* PROBLEM DESCRIPTION
Nothing but the lines from the one containing "Ebola : trois traitements" through the end of the data should be retyped, exactly as they stand, and pictures should not be retyped.

* THE INPUT

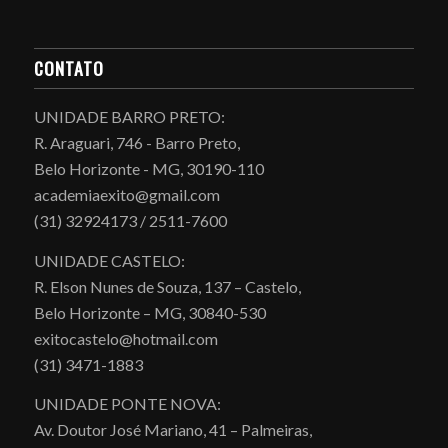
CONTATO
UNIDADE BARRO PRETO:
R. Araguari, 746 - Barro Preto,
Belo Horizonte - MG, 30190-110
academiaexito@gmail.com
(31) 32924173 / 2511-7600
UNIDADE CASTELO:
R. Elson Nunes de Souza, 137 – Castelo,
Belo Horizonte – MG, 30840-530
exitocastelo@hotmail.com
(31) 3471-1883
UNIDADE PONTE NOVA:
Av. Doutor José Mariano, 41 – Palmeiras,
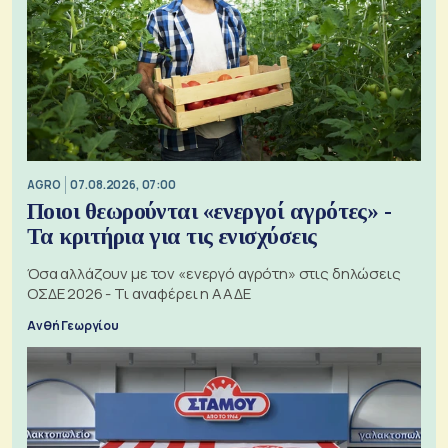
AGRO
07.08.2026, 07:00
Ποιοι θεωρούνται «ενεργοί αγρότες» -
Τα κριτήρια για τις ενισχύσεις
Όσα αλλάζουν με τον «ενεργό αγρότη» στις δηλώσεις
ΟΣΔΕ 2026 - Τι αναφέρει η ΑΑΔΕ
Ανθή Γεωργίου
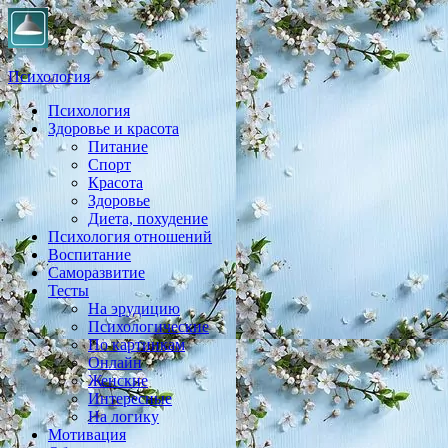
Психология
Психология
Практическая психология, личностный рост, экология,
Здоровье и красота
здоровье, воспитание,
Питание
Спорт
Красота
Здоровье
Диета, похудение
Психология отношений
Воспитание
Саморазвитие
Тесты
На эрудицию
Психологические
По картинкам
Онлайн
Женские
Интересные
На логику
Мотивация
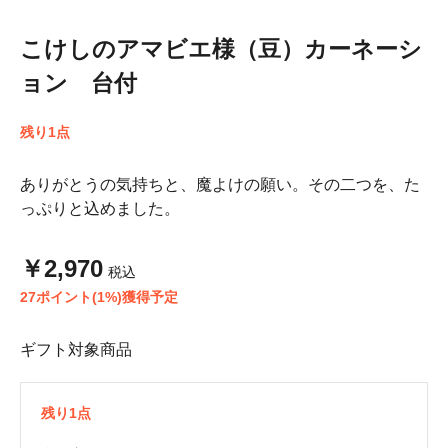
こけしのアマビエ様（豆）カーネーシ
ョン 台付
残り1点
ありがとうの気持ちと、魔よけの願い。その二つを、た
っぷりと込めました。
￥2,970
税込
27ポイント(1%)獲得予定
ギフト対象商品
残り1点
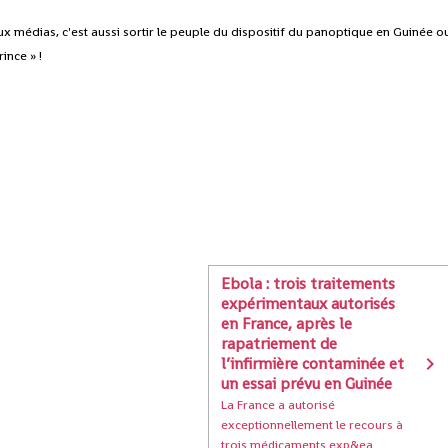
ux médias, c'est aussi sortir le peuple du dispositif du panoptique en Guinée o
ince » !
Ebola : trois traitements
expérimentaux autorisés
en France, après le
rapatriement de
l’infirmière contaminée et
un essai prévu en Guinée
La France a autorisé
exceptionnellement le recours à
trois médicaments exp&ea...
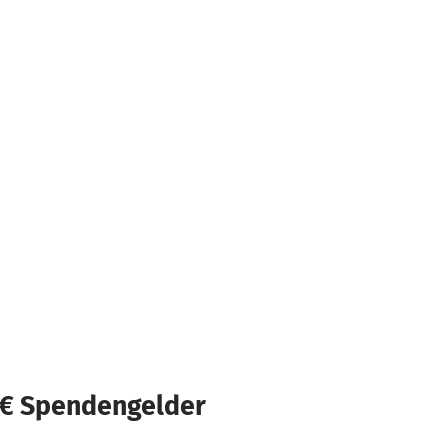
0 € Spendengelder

* EXERCISE OUTPUT
Ebola : trois traitements
expérimentaux autorisés
en France, après le
rapatriement de
l’infirmière contaminée et
un essai prévu en Guinée
La France a autorisé
exceptionnellement le recours à
trois médicaments exp&ea...
0 € Spendengelder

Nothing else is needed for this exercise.